**PROVIDED RECORDS**
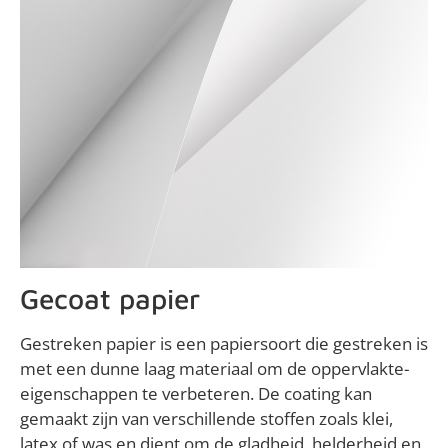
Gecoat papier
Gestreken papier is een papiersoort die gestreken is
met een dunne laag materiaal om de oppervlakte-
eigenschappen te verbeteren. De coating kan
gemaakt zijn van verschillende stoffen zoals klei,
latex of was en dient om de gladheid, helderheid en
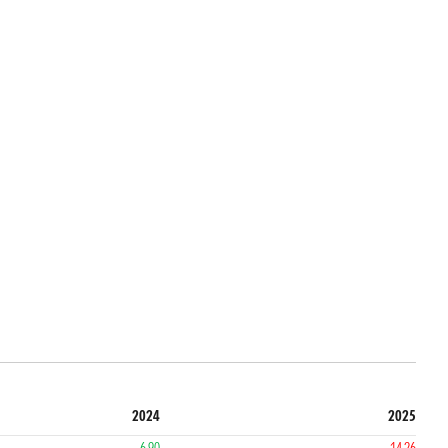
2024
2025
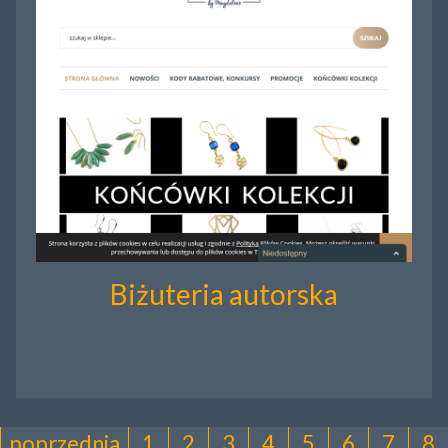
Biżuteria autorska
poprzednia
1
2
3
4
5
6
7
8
* * *
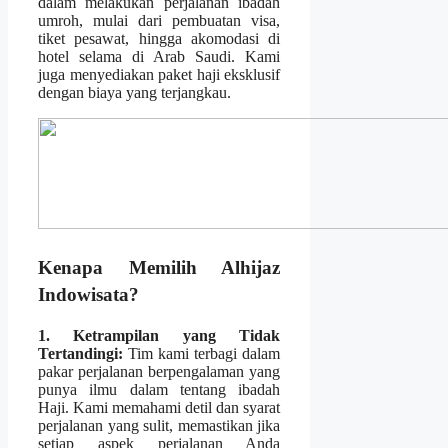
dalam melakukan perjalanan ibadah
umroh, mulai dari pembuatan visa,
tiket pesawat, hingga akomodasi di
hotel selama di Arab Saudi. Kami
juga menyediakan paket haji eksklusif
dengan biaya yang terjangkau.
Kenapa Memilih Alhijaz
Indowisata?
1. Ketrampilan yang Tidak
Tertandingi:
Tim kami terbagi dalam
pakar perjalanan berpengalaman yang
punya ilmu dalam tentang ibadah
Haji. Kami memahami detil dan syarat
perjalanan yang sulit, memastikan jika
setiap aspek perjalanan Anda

**WHAT THE EXERCISE ASKS**
Find the word "dalam" in the entries, then copy out every line that has it.

**SOLUTION TO THE PROBLEM**
dalam melakukan perjalanan ibadah
Tim kami terbagi dalam
punya ilmu dalam tentang ibadah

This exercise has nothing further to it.